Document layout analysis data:
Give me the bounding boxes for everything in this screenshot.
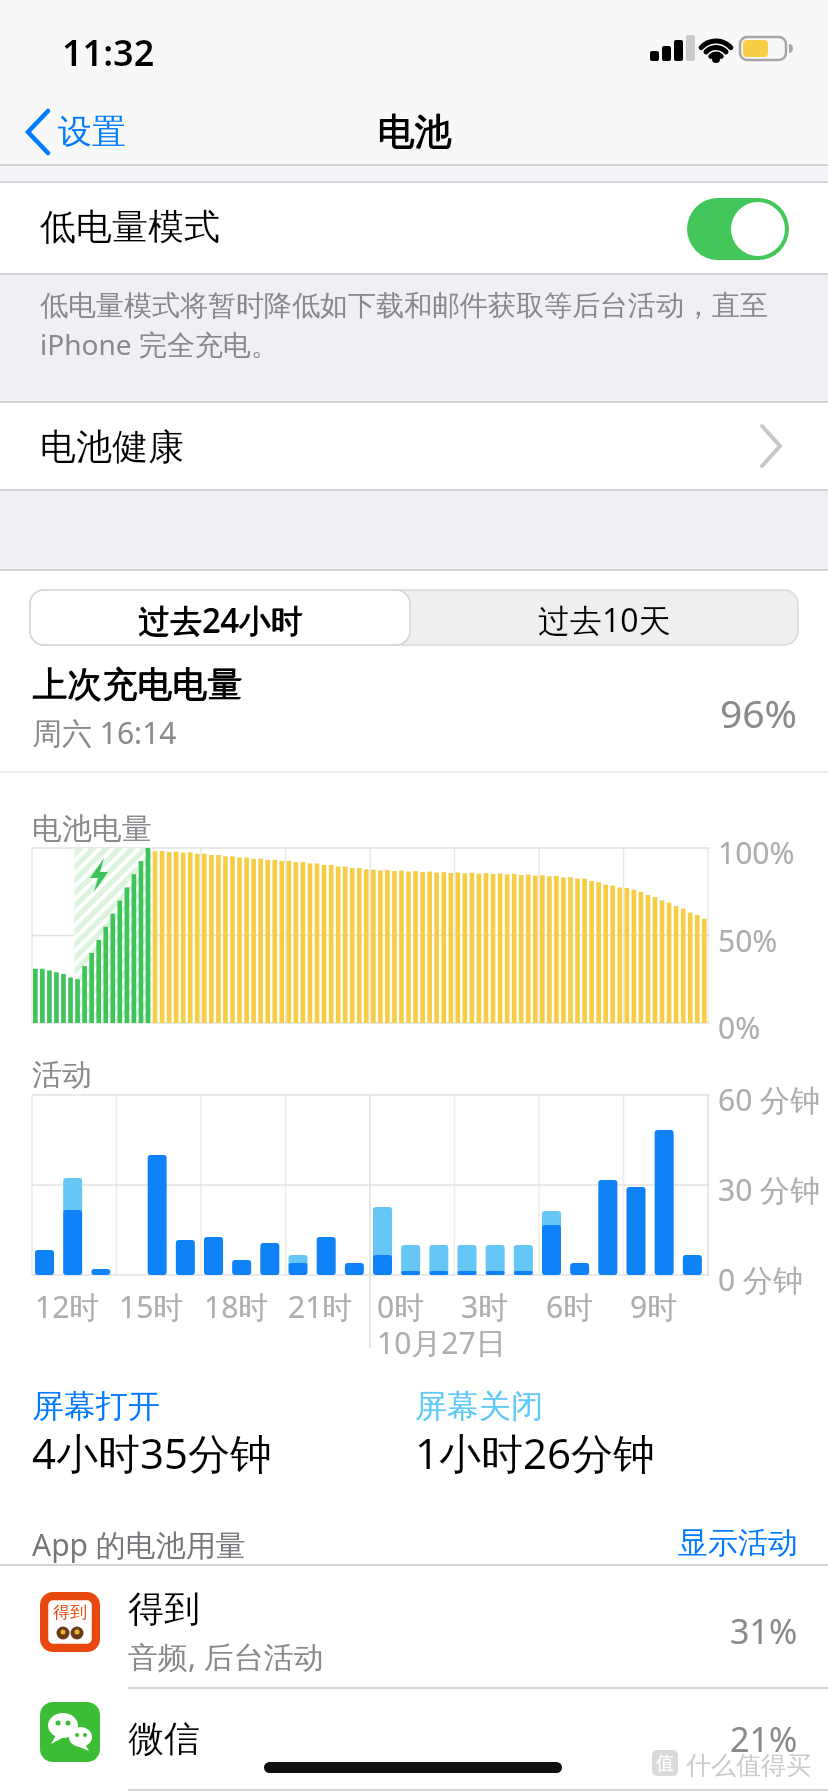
staticText: 设置 xyxy=(58,110,126,153)
staticText: 1小时26分钟 xyxy=(415,1424,656,1481)
staticText: 音频, 后台活动 xyxy=(128,1636,324,1677)
staticText: 得到 xyxy=(128,1586,200,1631)
staticText: 显示活动 xyxy=(678,1524,798,1562)
staticText: 0% xyxy=(718,1007,761,1048)
staticText: 12时 xyxy=(35,1286,100,1327)
staticText: 低电量模式 xyxy=(40,204,220,249)
staticText: 屏幕关闭 xyxy=(415,1386,543,1426)
staticText: 电池电量 xyxy=(32,810,152,848)
staticText: 低电量模式将暂时降低如下载和邮件获取等后台活动，直至 xyxy=(40,288,768,323)
staticText: 上次充电电量 xyxy=(32,662,242,706)
staticText: 21% xyxy=(730,1716,798,1762)
staticText: 4小时35分钟 xyxy=(32,1424,273,1481)
staticText: 60 分钟 xyxy=(718,1079,821,1120)
staticText: 96% xyxy=(720,686,798,739)
staticText: App 的电池用量 xyxy=(32,1524,246,1565)
button[interactable] xyxy=(0,402,828,490)
staticText: 值 xyxy=(656,1752,674,1775)
button[interactable] xyxy=(0,1688,828,1792)
staticText: 10月27日 xyxy=(377,1322,506,1363)
staticText: 30 分钟 xyxy=(718,1169,821,1210)
staticText: 过去24小时 xyxy=(138,598,303,642)
staticText: 3时 xyxy=(461,1286,509,1327)
staticText: 21时 xyxy=(288,1286,353,1327)
staticText: 18时 xyxy=(204,1286,269,1327)
staticText: 9时 xyxy=(630,1286,678,1327)
staticText: 电池健康 xyxy=(40,424,184,469)
staticText: 电池 xyxy=(378,108,452,155)
button[interactable] xyxy=(20,100,140,164)
staticText: 过去24小时 xyxy=(138,599,303,643)
staticText: 电池 xyxy=(377,108,451,155)
staticText: 活动 xyxy=(32,1056,92,1094)
staticText: 过去10天 xyxy=(538,598,671,642)
staticText: 0时 xyxy=(377,1286,425,1327)
staticText: 屏幕打开 xyxy=(32,1386,160,1426)
button[interactable] xyxy=(0,182,828,274)
staticText: 微信 xyxy=(128,1716,200,1761)
staticText: 上次充电电量 xyxy=(32,663,242,707)
button[interactable] xyxy=(30,590,410,645)
staticText: 过去24小时 xyxy=(139,598,304,642)
staticText: 50% xyxy=(718,920,778,961)
staticText: 0 分钟 xyxy=(718,1259,803,1300)
staticText: 6时 xyxy=(546,1286,594,1327)
staticText: 周六 16:14 xyxy=(32,712,177,753)
button[interactable] xyxy=(640,1510,810,1565)
button[interactable] xyxy=(0,1565,828,1688)
staticText: 15时 xyxy=(119,1286,184,1327)
staticText: 电池 xyxy=(377,109,451,156)
staticText: 11:32 xyxy=(62,28,155,77)
staticText: 什么值得买 xyxy=(686,1750,811,1781)
staticText: iPhone 完全充电。 xyxy=(40,325,279,363)
staticText: 上次充电电量 xyxy=(33,662,243,706)
staticText: 31% xyxy=(730,1608,798,1654)
staticText: 100% xyxy=(718,832,795,873)
button[interactable] xyxy=(410,590,798,645)
staticText: 得到 xyxy=(53,1602,87,1623)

• **Problem**
What lines hold the string "button"? Pick them out of the data.

• **Solution for this task**
button[interactable] xyxy=(0,402,828,490)
button[interactable] xyxy=(0,1688,828,1792)
button[interactable] xyxy=(20,100,140,164)
button[interactable] xyxy=(0,182,828,274)
button[interactable] xyxy=(30,590,410,645)
button[interactable] xyxy=(640,1510,810,1565)
button[interactable] xyxy=(0,1565,828,1688)
button[interactable] xyxy=(410,590,798,645)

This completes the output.